Aku mengangguk cepat, biasanya aku paling takut jika berhubungan dengan serangkaian prosedur kesehatan, tapi kali ini aku berani, ada bayi dalam perutku yang harus aku lindungi.

“Baiklah, kalau begitu Bapak/Ibu boleh isi form yang akan di berikan oleh perawat, nanti akan di arahkan,” jelas Dokter Aini.

Aku dan mas Ridwan mengangguk bersamaan, seorang perawat mendatangi kami, kemudian meminta ke bagian laboratorium.

Setelah dua jam semua rangkaian pemeriksaan telah selesai ku jalani, tinggal menunggu hasilnya tiga hari ke depan.

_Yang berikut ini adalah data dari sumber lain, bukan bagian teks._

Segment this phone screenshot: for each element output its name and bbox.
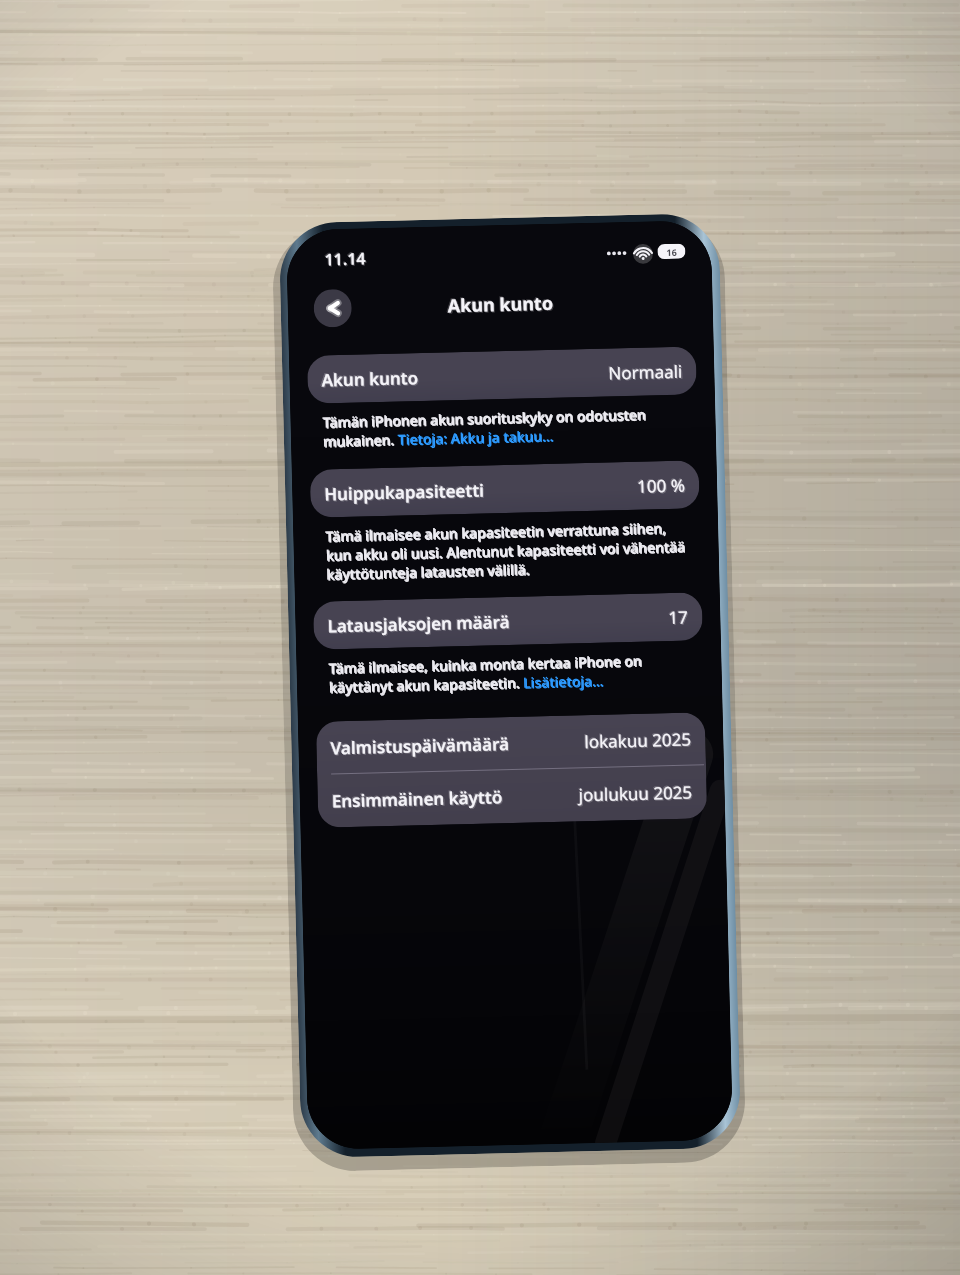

Dokter memberi vitamin, penguat kandungan dan anti mual. Setelahnya kami meninggalkan rumah sakit dengan sebuah harapan.

“Yank, kita ke rumah ibu dulu yah, kita beri tahu berita bahagia ini,” ajak mas Ridwan.

“Boleh nanti aja nggak Mas? Tunggu hasil pemeriksaan keluar dulu,” tawarku.

Mas Ridwan menatapku lekat, lalu tersenyum dan berkata. “Apa sih yang tidak untuk bidadari surgaku.”

“Gombal,” jawabku sambil memukul lembut lengan lelakiku itu. “Tapi, kalau mau singgah ke rumah mama, ayok!” lanjutku.

“Let’s go!” jawabnya.

Sepanjang jalan kami bernostalgia, membahas masa indah yang telah terlewati, sepuluh tahun bersama rasanya begitu cepat untuk kami. Tak terasa kami telah sampai di rumah mama, terlihat mobil tante Ani parkir.

“Hmmmm,” aku menghembuskan napas berat. “Alamat bakal terkena sindiran pedas level bon cabe nih,” gerutuku.

Mas Ridwan melirik, lalu terkekeh.

“Nggak perlu di masukin ke dalam hati, sudah tau kan kata-katanya tidak benar,” ucap suamiku.

Tak ku jawab, aku membuka seat belt lalu turun, langkahku kali ini terasa ringan. Berjalan lenggak lenggok bakal peragawati, gamisku bergoyang mengiringi langkah saking lembutnya.

“Assalamu’alaikum,” ucapku sebelum masuk ke dalam rumah.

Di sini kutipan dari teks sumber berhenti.